“The honeymoon is over. We are getting down to some real work,” says an unassuming woman from her seat in the Performing Arts Lodge green room on the Esplanade near the St. Lawrence Market in Toronto. The speaker is distinguished writer Betty Jane Wylie (Member of the Order of Canada, D.Litt. Honorary doctorate, University of Manitoba), and she is sharing her experience of the Canadian Senior Artists’ Resource Network (CSARN) mentorship program, which is currently in its pilot stage.
CSARN (referred to as “see-sarn”) was founded in 2011 to support and enrich the lives of senior professional artists in four spheres: housing, finance, career and health/isolation. Services are extended to seniors over the age of sixty-five who have been professional artists for at least ten years. CSARN is also developing a mentorship program that officially launched in January 2014, and is currently accepting applications from professional artists of all ages. Mentors must be sixty or older, but mentees can be artists of any age wishing to develop new skills. Ms. Wylie quietly confesses she enjoys working with her mentee, but has no idea if those feelings are shared. “Oh, your mentee is just thrilled,” replies a smiling Joysanne Sidimus, the co-director of the CSARN mentorship program. The room resounds with laughter.

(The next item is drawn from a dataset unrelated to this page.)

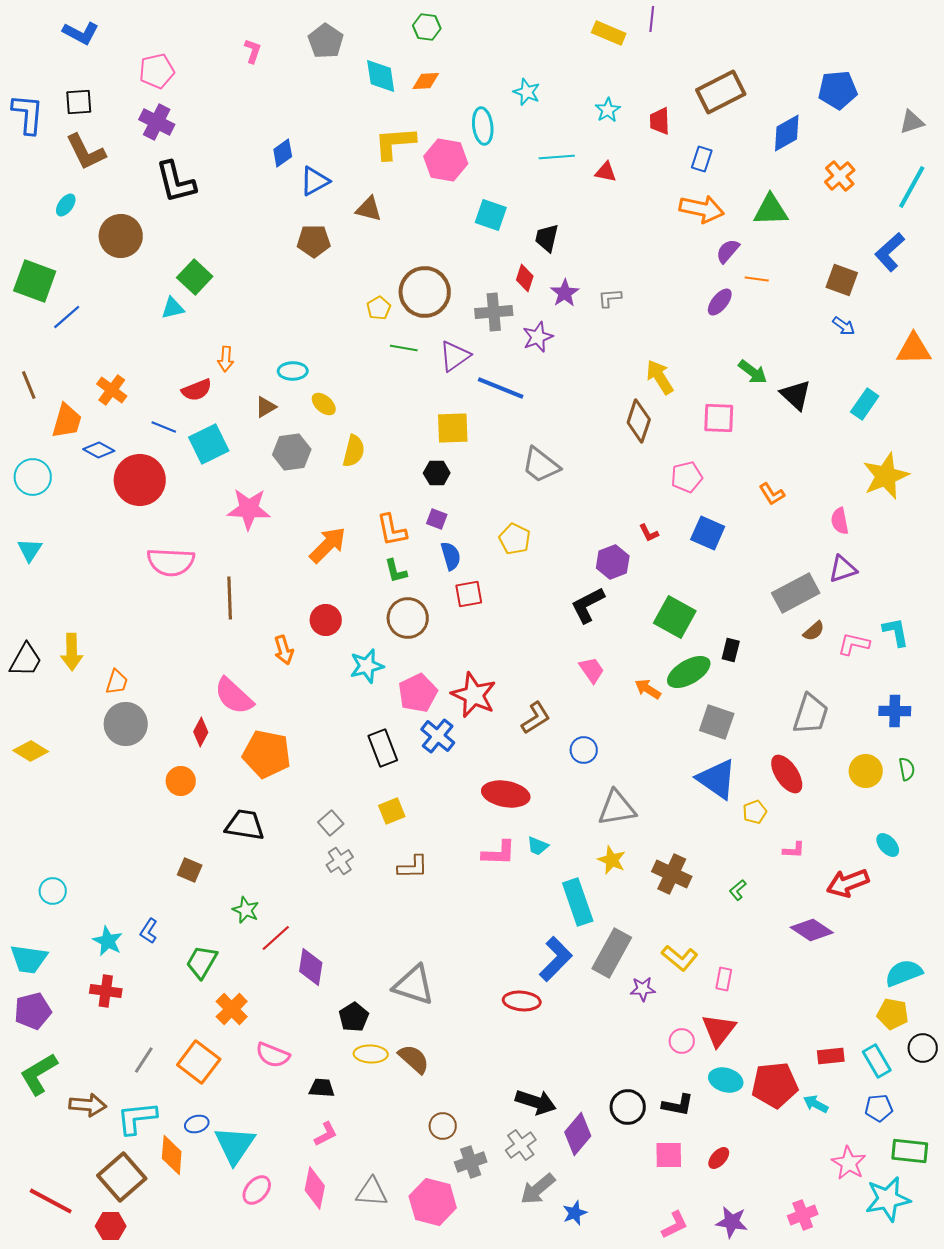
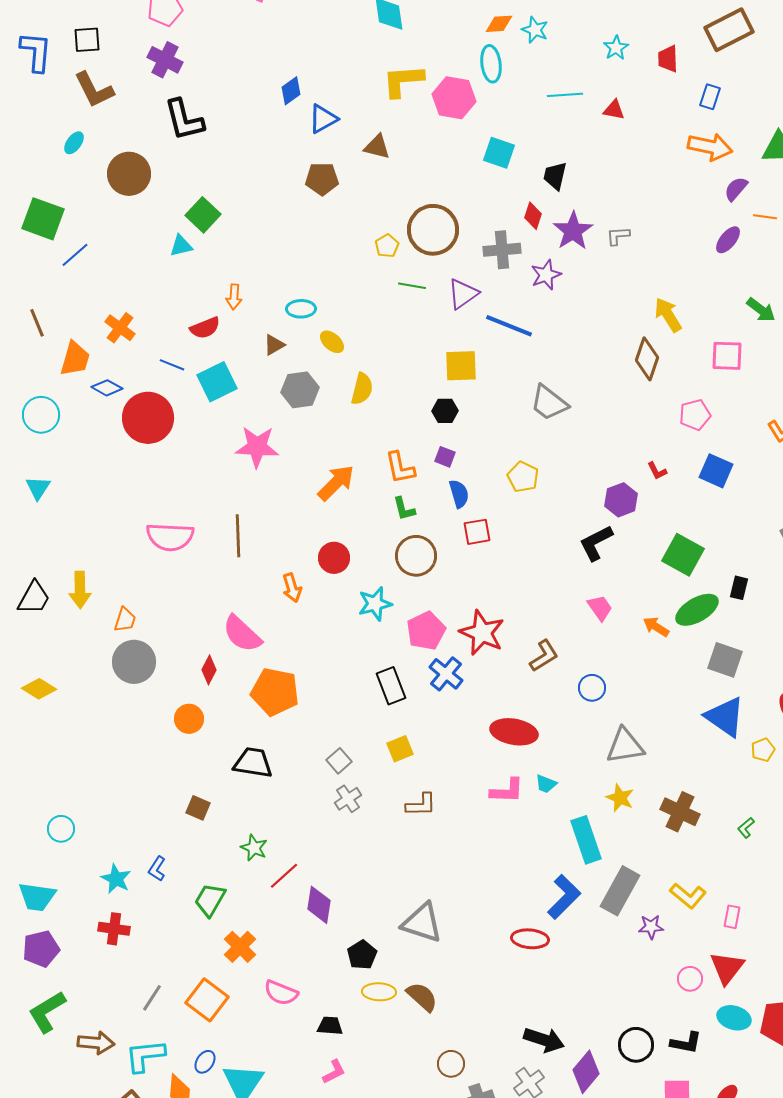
orange diamond: (426, 81) -> (499, 24), moved
purple star: (565, 293) -> (573, 231), size x1.4
pink semicircle: (171, 562) -> (170, 537), moved
blue ellipse: (197, 1124) -> (205, 1062), turned -40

On June 5, 2014 CSARN hosted an information session about the mentorship program. Approximately thirty-five artists (mostly seniors with a small scattering of emerging artists) were in attendance. These artists included formidable and influential figures within the Canadian arts community, such as dance artists Claudia Moore (MOonhORsE Dance Theatre, Older and Reckless), Terrill Maguire (Jean A. Chalmers Award in Choreography, Ontario Arts Council/ Chalmers Arts Fellowship) and Patricia Beatty (founder, Toronto Dance Theatre) as well as actors Susan Cox and John Boylan. Excitement built over the course of this two-hour meeting, generating a climate of palpable enthusiasm for both CSARN as an organization and for the mentorship program. CSARN’s mentorship program clearly advocates for meaningful connections between emerging and senior artists. These cross-generational exchanges are essential to securing the future vitality of the arts in Canada.

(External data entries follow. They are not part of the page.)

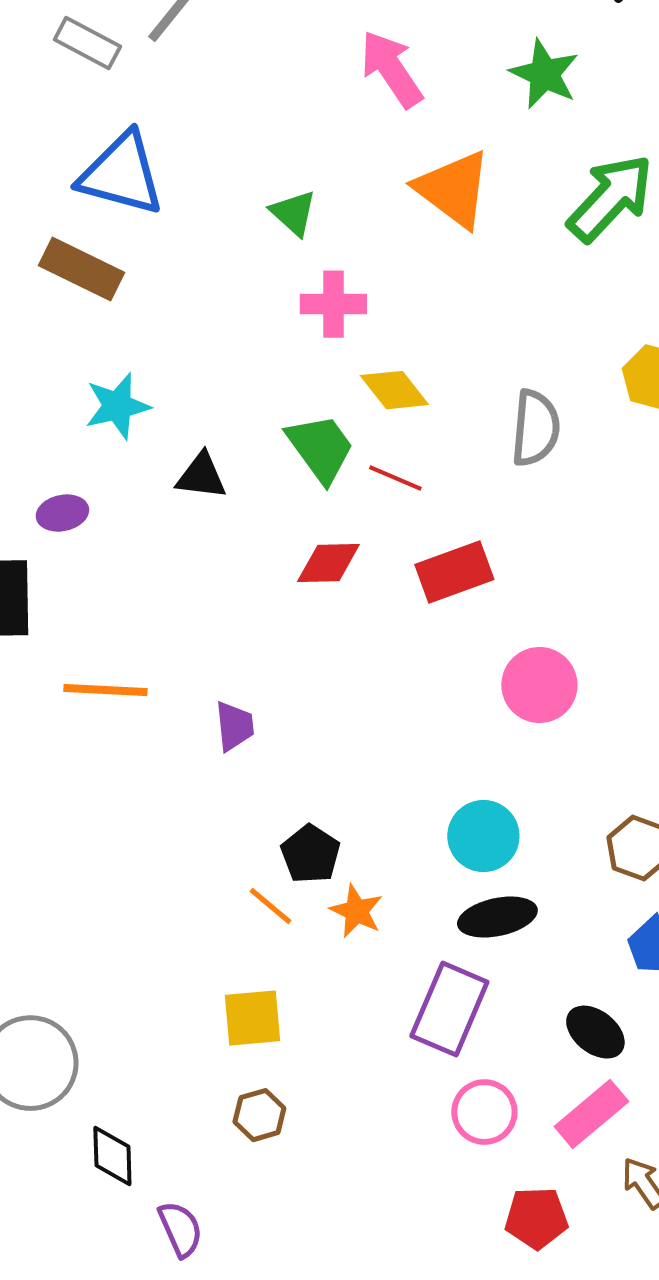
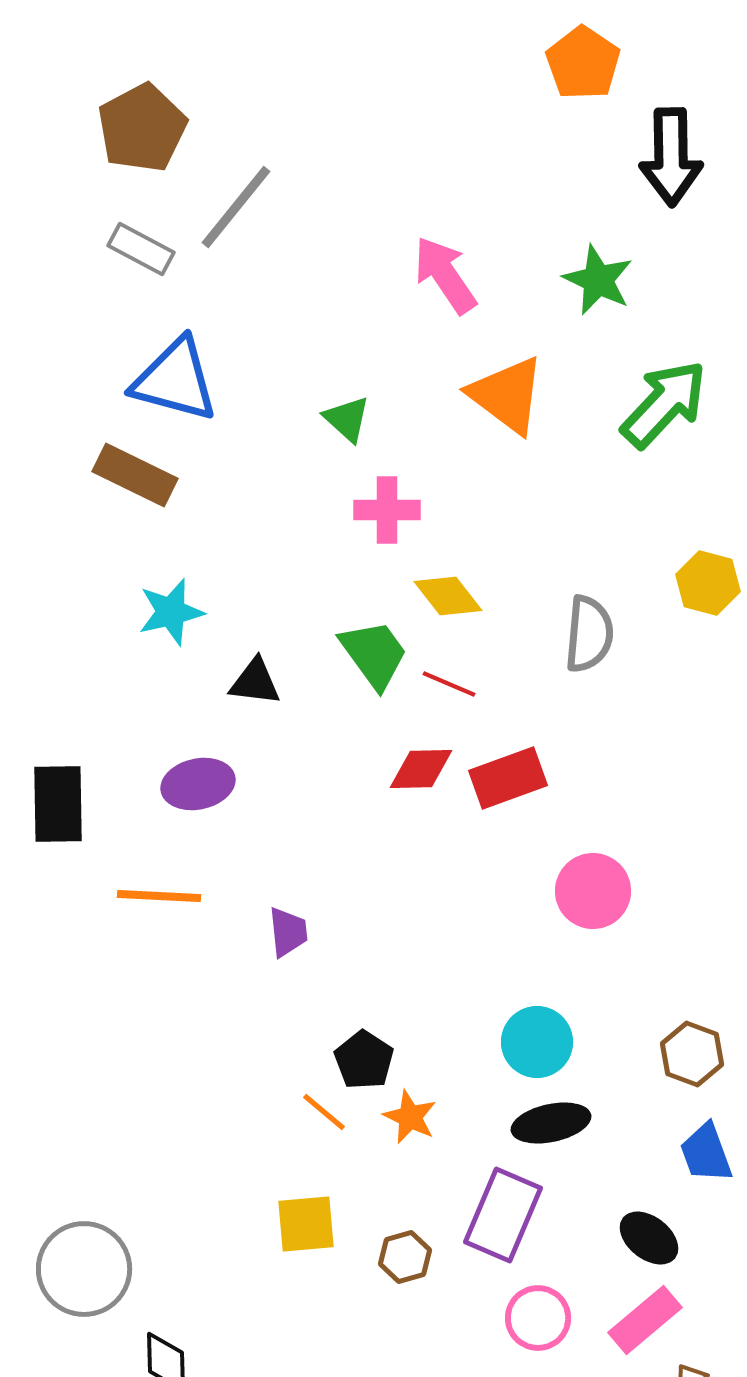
purple ellipse: (62, 513) -> (198, 784), moved, size x1.4
red diamond: (328, 563) -> (421, 769), moved
brown hexagon: (259, 1115) -> (405, 1257), moved

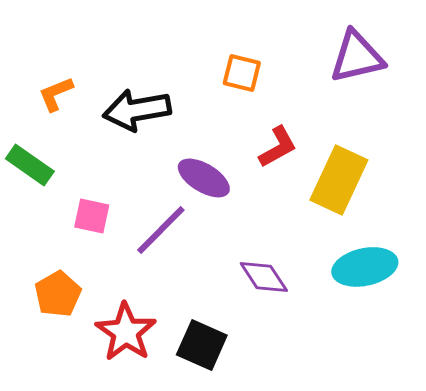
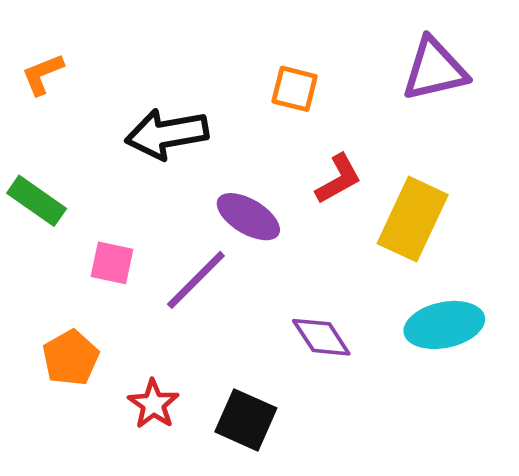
orange L-shape: (56, 94) -> (43, 74), moved
red star: (126, 332) -> (153, 404), size x0.7

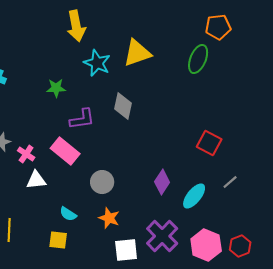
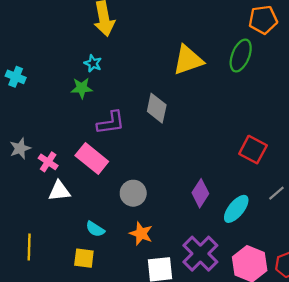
yellow triangle: (137, 53) -> (188, 60), moved
cyan star: (97, 63) -> (93, 63), moved, size x0.6

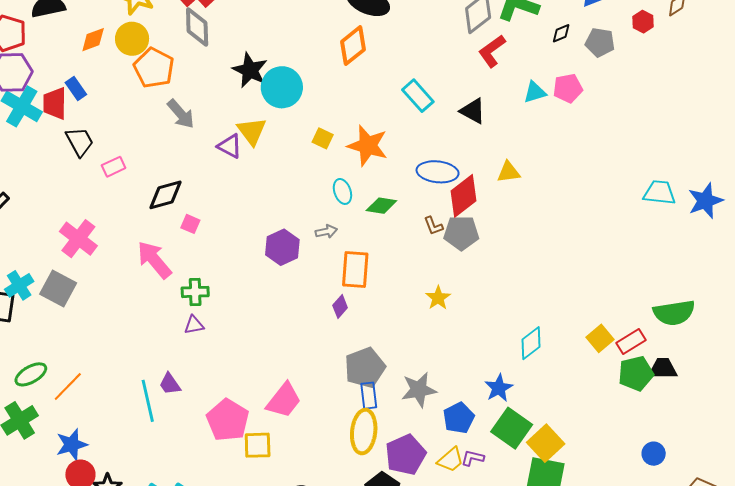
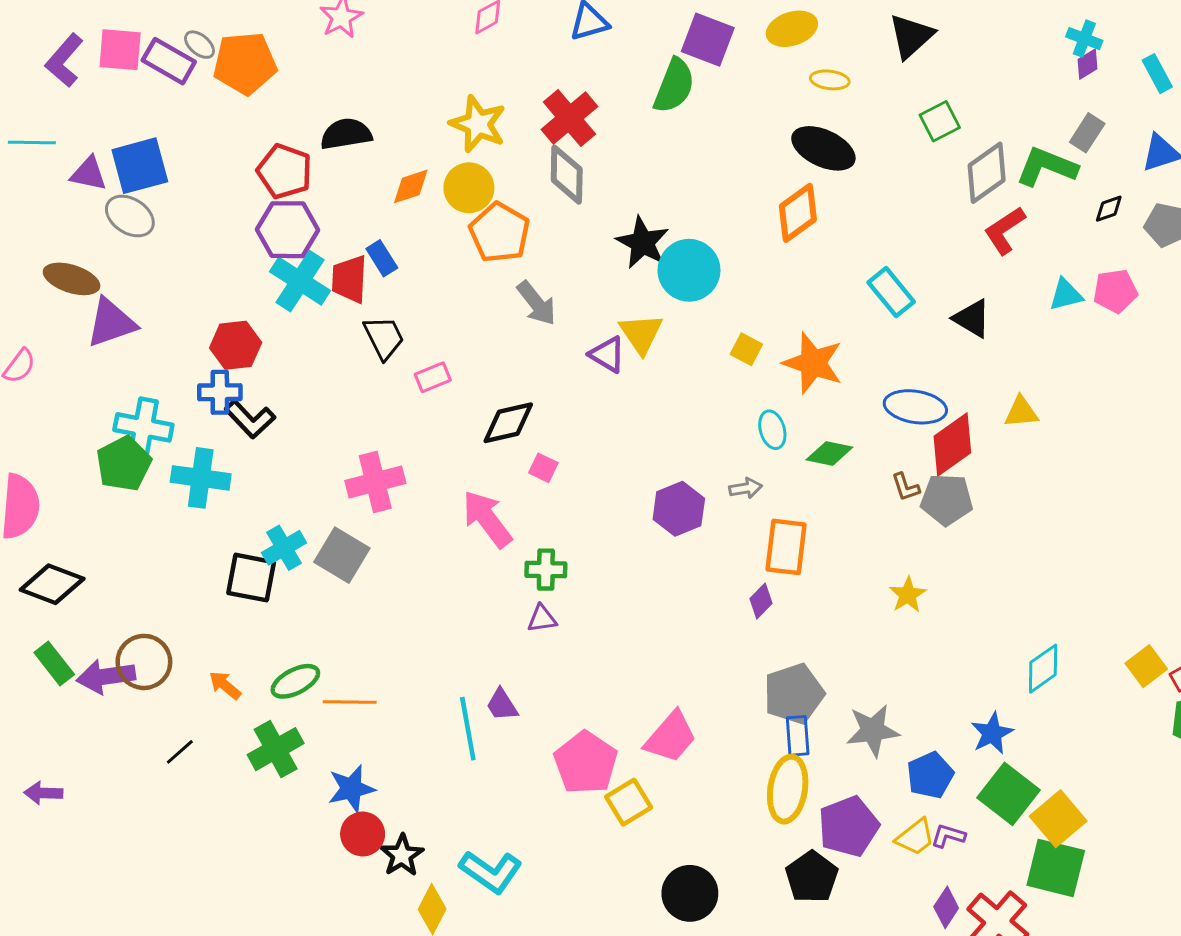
pink cross: (78, 239) -> (375, 482), turned 36
orange line: (68, 387) -> (350, 702), turned 44
yellow square: (258, 445) -> (629, 802), turned -32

CSARN was created by many of the artists who advocated for the development of artist-specific health-care programs (such as the Artists’ Health Centre at Toronto Western Hospital), training into second careers (the Dancer Transition Resource Centre) and affordable housing for retired performing artists (the Performing Arts Lodge). As Joysanne Sidimus noted in the June 5 meeting, many artists never retire. CSARN’s mentorship program is a cornerstone of the organization’s activities, ensuring senior and emerging artists remain active and integrated with the current arts scene. Benefits of the mentorship program include career advice, but also access to the wealth of life experience every generation has to share.
The artists present at the June 5 meeting certainly had stories to share. They did so passionately, taking time to provide illustrative anecdotes. The meeting began to take on a life of its own — diverging from the purely informational or administrative. The perspectives that emerged bore a remarkable similarity to those of emerging artists — a desire to be fairly compensated for artistic work, for instance, appears to be a concern for artists of all stages. As the conversation developed it became clear that those interested in mentorship did not only wish to transmit career advice. The CSARN program, which matches mentors and mentees with their personalities and goals, could also be part of an answer to the search for a deeper human connection.